Avec des catalogues qui contiennent plus de 30 millions de morceaux, il est humainement impossible de faire le tour des contenus proposés par les services de streaming. Pour se différencier les uns des autres, Apple Music, Spotify et consorts jouent volontiers la carte de l’exclusivité, mais ce n’est pas suffisant. Pour attirer les amateurs de musique, ces services ont mis en place de petites armées de spécialistes chargées de créer des listes de lecture « à la main ».
« Il n’est pas question de projeter nos opinions personnelles », explique dans un très long article de Buzzfeed Scott Plagenhoef, le grand manitou des playlists à Apple Music. « Il s’agit d’être de bons bergers et de bons stewards, en taillant dans ce vaste catalogue ». Les listes de lecture personnalisées, c’était le cheval de bataille de Jimmy Iovine à l’époque où Apple Music s’appelait Beats Music.
Lors de l’acquisition de Beats, Tim Cook expliquait qu’il avait craqué pour ces playlists, plus sans doute que pour les casques eux mêmes. Les trois milliards de dollars versés pour acheter le constructeur ont surtout servi à récupérer l’équipe « très rare et difficile à trouver » d’experts musicaux chargés de la conception de ces playlists. L’équipe de Spotify compte une cinquantaine de chasseurs de musique, Apple Music des « dizaines » d’employés à plein temps, Google Play Music une vingtaine de spécialistes, dans ce qui ressemble au meilleur des boulots au monde.
Le service d’Apple propose actuellement 14 000 listes de lecture personnalisées, contre des « dizaines de milliers » chez Google Play Music et 4 500 chez Spotify.
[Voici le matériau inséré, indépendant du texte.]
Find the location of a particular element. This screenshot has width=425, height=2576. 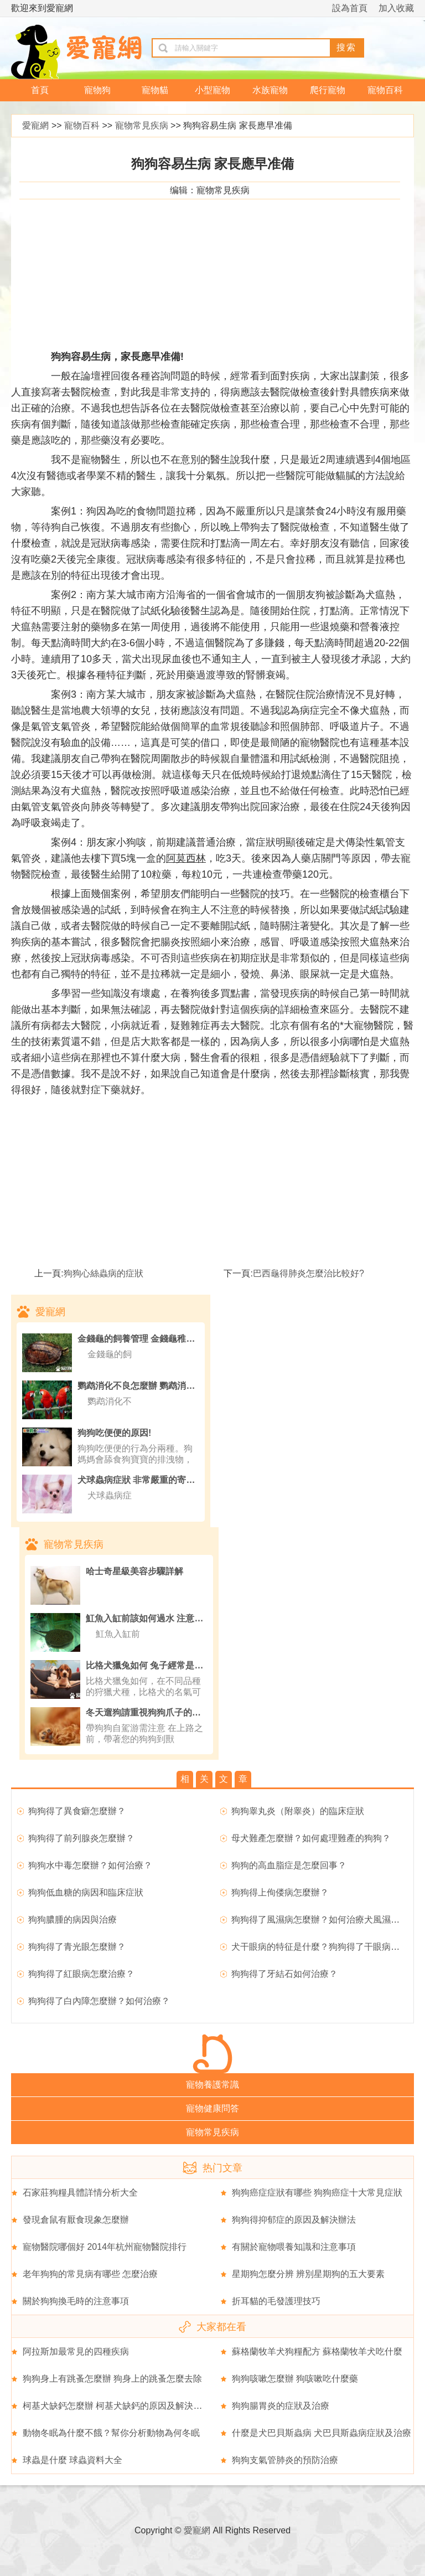 石家莊狗糧具體詳情分析大全 is located at coordinates (80, 2192). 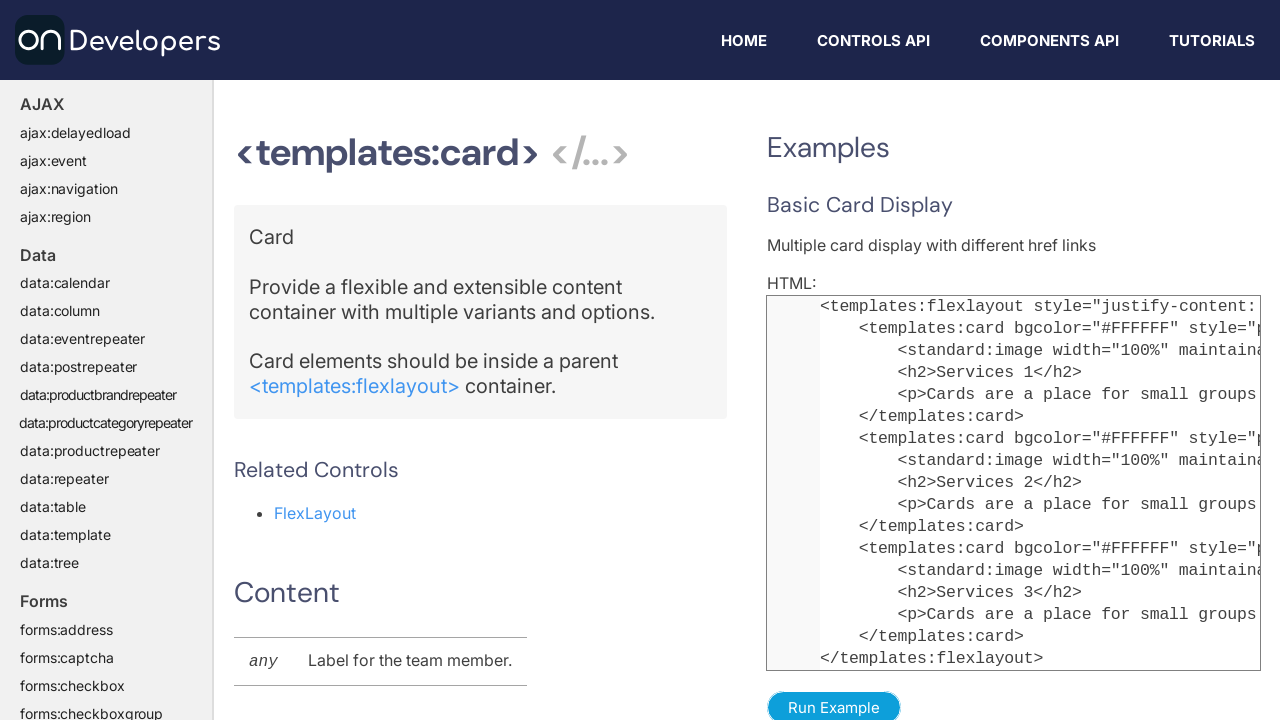  Describe the element at coordinates (82, 338) in the screenshot. I see `data:eventrepeater` at that location.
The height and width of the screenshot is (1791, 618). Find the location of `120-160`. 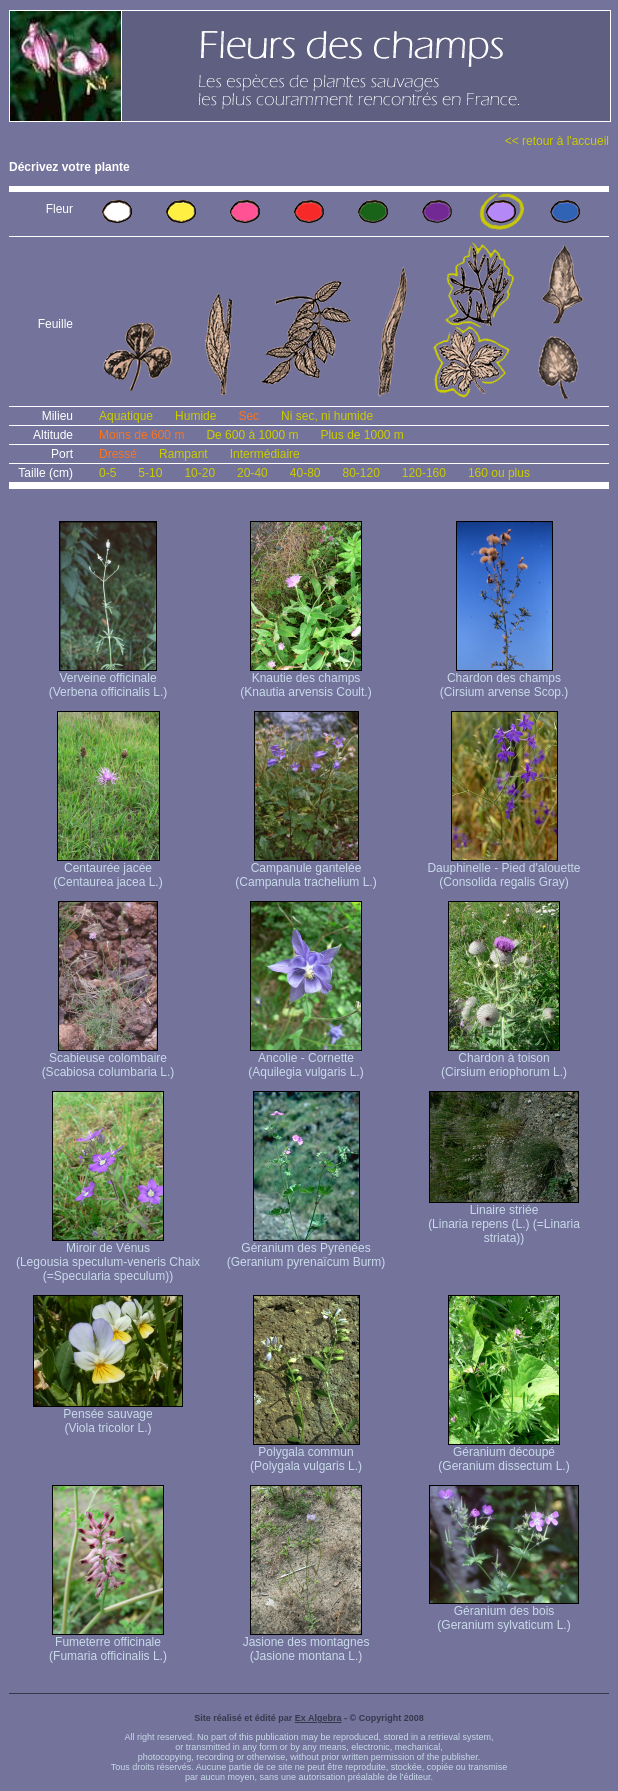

À la décharge de Spotify, les listes de lecture d’Apple Music sont beaucoup plus courtes. L’article donne aussi quelques chiffres qui démontrent, s’il en était besoin, l’incroyable attrait des utilisateurs de Spotify pour certaines des listes de lecture mises au point par le service : Today’s Top Hits dénombre 8,6 millions d’auditeurs, Rap Caviar 3,6 millions, Baila Reggaeton 2,5 millions. Globalement, une trentaine de playlists comptent plus d’un million d’abonnés.
Spotify a indiqué que plus de la moitié de ses 100 millions d’utilisateurs écoutent ces listes de lecture, ce qui génère plus d’un milliard d’écoutes chaque semaine. Sur l’ensemble des services de streaming, un morceau écouté sur cinq provient d’une playlist créée par un humain.
À chaque service de streaming sa petite tambouille technique. Chez Spotify, on utilise une boîte à outils propriétaire baptisée "Keanu", en relation avec l’acteur héros de la trilogie « Matrix ». PUMA, pour Playlist Usage Monitoring and Analysis, est une des applications qui sert le plus : elle permet d’obtenir des statistiques très précises concernant le nombre de lecture, de "skips", de sauvegarde des morceaux dans une liste de lecture. Cela permet de connaitre les titres qui fonctionnent ou pas et d’affiner la sélection dans les playlists.
Chez Google Play Music, on se sert d’un outil équivalent dans lequel chaque morceau possède un "score" lié à son nombre de lectures, de "skips", de j’aime/j’aime pas. Les experts des playlists accèdent à ces informations avec un logiciel appelé Jamza, qui recommande tel ou tel morceau à ajouter à une liste. Mais il ne s’agit que d’une aide à la sélection : en bout de course, c’est l’humain qui choisit quel morceau fera partie de telle ou telle playlist. Il s’agit, après tout, d’établir une différence sur un marché où tout le monde propose le même contenu.